Work item: Determine the number of lines in the data below that hold "Nemo"; give nothing but that number.

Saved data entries

------------------------------

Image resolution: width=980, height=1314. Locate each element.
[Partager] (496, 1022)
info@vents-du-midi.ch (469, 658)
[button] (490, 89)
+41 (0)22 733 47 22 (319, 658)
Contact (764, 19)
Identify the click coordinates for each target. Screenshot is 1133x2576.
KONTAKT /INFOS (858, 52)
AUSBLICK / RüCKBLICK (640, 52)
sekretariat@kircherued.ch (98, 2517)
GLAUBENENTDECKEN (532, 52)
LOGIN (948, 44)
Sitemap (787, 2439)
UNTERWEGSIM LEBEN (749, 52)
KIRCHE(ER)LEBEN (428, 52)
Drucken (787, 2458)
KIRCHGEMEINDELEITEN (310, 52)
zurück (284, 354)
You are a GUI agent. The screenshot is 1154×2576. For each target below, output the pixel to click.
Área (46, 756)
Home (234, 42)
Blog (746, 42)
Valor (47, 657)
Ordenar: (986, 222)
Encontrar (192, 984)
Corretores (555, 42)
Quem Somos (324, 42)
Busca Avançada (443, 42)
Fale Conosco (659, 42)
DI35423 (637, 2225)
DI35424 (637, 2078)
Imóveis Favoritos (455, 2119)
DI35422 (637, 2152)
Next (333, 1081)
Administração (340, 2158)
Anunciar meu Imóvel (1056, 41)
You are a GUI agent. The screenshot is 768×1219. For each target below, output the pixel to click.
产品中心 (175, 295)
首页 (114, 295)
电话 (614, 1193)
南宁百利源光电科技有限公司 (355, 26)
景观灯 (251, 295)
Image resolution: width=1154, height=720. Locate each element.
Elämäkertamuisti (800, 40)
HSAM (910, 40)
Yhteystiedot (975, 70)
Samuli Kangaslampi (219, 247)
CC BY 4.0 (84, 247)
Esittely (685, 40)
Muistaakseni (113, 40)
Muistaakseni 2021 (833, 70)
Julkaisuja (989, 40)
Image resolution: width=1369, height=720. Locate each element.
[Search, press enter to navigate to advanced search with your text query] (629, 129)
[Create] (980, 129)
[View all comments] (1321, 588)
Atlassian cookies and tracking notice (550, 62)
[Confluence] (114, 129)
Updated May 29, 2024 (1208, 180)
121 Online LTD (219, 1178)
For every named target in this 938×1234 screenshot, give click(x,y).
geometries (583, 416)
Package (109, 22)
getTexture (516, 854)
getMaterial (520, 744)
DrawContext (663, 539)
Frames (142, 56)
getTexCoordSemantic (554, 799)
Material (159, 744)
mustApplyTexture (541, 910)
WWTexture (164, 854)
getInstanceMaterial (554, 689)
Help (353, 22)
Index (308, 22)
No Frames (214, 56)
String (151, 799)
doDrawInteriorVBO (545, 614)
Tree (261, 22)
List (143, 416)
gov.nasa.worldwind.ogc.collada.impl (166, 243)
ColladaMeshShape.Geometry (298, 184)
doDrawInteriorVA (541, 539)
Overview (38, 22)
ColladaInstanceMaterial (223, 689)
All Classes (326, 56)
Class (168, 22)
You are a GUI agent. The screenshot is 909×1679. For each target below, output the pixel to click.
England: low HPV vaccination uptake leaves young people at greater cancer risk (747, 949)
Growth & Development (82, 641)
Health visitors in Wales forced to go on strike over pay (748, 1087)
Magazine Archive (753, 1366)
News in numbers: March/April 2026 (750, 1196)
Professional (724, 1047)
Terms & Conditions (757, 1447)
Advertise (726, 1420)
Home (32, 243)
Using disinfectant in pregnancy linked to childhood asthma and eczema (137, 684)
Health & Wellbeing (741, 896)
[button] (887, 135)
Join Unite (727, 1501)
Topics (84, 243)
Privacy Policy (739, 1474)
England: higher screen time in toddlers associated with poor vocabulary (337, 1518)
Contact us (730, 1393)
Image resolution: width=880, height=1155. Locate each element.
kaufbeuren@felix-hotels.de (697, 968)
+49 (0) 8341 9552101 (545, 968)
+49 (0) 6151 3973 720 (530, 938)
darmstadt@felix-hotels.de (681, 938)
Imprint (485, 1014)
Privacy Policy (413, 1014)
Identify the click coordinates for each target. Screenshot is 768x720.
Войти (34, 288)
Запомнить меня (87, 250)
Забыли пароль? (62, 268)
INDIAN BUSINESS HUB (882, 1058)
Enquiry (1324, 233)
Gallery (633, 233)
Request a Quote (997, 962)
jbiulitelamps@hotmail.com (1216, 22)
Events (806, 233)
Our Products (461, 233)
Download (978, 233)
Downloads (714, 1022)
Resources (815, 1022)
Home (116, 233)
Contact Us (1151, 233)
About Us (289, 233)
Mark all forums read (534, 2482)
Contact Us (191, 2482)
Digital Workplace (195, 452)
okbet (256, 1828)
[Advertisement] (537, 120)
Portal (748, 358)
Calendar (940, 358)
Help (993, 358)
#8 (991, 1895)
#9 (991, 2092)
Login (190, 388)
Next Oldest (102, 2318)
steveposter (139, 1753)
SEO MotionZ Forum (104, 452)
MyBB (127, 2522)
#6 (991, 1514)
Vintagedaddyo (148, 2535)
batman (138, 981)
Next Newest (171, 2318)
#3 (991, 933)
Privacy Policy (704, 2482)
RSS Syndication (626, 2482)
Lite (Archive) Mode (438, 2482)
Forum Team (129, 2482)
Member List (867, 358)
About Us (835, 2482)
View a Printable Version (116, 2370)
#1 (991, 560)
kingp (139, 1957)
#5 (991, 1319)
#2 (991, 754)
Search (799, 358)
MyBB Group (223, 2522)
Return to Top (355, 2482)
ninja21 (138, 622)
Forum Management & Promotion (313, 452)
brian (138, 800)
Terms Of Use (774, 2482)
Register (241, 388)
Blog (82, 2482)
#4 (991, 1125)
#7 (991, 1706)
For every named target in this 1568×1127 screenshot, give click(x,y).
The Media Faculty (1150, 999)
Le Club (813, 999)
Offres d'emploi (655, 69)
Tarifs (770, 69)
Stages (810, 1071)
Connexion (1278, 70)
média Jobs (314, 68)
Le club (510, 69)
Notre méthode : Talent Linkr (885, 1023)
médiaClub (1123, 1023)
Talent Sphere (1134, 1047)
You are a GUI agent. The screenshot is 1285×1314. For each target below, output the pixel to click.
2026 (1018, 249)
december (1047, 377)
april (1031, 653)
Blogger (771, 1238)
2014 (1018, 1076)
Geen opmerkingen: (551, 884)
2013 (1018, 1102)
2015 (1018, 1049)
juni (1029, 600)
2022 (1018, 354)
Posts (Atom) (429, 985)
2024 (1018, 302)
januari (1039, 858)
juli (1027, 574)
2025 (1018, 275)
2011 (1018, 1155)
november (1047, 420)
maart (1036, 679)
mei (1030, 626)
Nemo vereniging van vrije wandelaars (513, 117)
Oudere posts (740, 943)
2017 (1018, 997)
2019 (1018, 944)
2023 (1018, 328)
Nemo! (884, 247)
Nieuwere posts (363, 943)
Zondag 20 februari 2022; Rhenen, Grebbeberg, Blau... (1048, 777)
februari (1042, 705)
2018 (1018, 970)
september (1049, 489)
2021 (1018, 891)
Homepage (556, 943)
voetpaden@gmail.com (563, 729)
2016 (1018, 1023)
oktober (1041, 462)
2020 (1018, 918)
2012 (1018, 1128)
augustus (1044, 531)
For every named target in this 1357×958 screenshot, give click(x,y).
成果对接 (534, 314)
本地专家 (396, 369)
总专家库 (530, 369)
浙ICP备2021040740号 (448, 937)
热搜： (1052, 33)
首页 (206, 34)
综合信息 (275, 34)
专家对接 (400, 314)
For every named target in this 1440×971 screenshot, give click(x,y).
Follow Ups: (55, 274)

------------------------------

Result for this exercise: 2